EXERCISE: Restate word for word, and only, the lines that extend from the line containing "Wrap output in" through the end of the records below.

MATERIAL SUPPLIED:
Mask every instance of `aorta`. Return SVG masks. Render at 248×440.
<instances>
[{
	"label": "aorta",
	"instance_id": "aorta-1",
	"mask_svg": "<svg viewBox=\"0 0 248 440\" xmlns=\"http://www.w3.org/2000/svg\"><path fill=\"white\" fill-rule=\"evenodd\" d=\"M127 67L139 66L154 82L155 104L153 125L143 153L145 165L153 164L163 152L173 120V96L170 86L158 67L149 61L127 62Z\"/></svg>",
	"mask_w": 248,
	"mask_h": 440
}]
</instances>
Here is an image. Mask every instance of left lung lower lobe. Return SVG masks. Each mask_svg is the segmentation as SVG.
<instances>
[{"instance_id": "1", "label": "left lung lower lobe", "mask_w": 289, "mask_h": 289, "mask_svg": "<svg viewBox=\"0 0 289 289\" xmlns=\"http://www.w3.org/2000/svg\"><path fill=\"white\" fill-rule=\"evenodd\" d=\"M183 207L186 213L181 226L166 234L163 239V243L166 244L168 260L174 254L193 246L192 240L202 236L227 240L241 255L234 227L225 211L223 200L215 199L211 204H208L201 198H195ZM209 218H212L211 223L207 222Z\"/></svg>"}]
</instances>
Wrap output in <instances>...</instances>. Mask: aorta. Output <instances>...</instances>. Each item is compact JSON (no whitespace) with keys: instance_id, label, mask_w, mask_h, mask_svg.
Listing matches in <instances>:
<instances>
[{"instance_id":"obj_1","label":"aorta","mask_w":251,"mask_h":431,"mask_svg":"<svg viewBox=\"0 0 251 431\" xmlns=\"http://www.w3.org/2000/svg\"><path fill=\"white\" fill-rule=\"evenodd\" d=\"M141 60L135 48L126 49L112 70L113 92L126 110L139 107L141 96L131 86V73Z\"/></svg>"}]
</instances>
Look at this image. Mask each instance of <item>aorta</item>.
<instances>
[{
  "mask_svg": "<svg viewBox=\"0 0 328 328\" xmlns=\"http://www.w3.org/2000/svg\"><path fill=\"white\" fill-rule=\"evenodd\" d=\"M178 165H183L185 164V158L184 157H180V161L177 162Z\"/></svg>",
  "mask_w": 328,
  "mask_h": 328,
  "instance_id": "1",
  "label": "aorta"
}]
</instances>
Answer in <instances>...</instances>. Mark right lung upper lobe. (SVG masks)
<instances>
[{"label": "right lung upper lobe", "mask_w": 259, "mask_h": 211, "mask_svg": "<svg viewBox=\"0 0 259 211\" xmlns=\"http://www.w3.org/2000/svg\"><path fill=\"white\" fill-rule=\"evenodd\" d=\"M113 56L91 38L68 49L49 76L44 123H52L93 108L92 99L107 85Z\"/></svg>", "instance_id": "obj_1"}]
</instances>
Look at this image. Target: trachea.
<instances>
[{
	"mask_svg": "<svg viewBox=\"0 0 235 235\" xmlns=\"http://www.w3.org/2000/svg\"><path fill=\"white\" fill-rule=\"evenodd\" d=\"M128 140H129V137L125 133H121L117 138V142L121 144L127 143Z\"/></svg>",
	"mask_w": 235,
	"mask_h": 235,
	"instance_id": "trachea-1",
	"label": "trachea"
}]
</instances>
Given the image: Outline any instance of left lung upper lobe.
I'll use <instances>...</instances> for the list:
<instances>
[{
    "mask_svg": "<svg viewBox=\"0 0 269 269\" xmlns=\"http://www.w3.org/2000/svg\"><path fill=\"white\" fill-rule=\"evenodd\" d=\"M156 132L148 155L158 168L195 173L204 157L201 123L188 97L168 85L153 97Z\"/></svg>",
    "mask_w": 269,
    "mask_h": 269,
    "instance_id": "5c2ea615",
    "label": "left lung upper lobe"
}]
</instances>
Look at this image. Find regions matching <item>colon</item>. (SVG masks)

REPLY TO THE EXERCISE:
Wrap output in <instances>...</instances>. Mask: aorta. Output <instances>...</instances>. Each item is compact JSON (no whitespace) with keys: instance_id, label, mask_w, mask_h, mask_svg.
Listing matches in <instances>:
<instances>
[{"instance_id":"obj_1","label":"aorta","mask_w":251,"mask_h":431,"mask_svg":"<svg viewBox=\"0 0 251 431\" xmlns=\"http://www.w3.org/2000/svg\"><path fill=\"white\" fill-rule=\"evenodd\" d=\"M141 60L135 48L126 49L112 70L113 92L126 110L139 107L141 96L131 86V73Z\"/></svg>"}]
</instances>
Look at this image. Mask each instance of <item>aorta</item>.
<instances>
[{
  "mask_svg": "<svg viewBox=\"0 0 328 328\" xmlns=\"http://www.w3.org/2000/svg\"><path fill=\"white\" fill-rule=\"evenodd\" d=\"M178 165H183L185 164V158L184 157H180V161L177 162Z\"/></svg>",
  "mask_w": 328,
  "mask_h": 328,
  "instance_id": "1",
  "label": "aorta"
}]
</instances>
Answer in <instances>...</instances>. Mark right lung upper lobe. (SVG masks)
<instances>
[{"label": "right lung upper lobe", "mask_w": 259, "mask_h": 211, "mask_svg": "<svg viewBox=\"0 0 259 211\" xmlns=\"http://www.w3.org/2000/svg\"><path fill=\"white\" fill-rule=\"evenodd\" d=\"M113 56L91 38L68 49L49 76L44 123H52L93 108L92 99L107 85Z\"/></svg>", "instance_id": "obj_1"}]
</instances>
Look at this image. Target: trachea.
<instances>
[{
	"mask_svg": "<svg viewBox=\"0 0 235 235\" xmlns=\"http://www.w3.org/2000/svg\"><path fill=\"white\" fill-rule=\"evenodd\" d=\"M128 140H129V137L125 133H121L117 138V142L121 144L127 143Z\"/></svg>",
	"mask_w": 235,
	"mask_h": 235,
	"instance_id": "trachea-1",
	"label": "trachea"
}]
</instances>
Given the image: Outline any instance of left lung upper lobe.
I'll use <instances>...</instances> for the list:
<instances>
[{
    "mask_svg": "<svg viewBox=\"0 0 269 269\" xmlns=\"http://www.w3.org/2000/svg\"><path fill=\"white\" fill-rule=\"evenodd\" d=\"M156 132L148 155L158 168L195 173L204 157L201 123L188 97L168 85L153 97Z\"/></svg>",
    "mask_w": 269,
    "mask_h": 269,
    "instance_id": "5c2ea615",
    "label": "left lung upper lobe"
}]
</instances>
Look at this image. Find regions matching <item>colon</item>. (SVG masks)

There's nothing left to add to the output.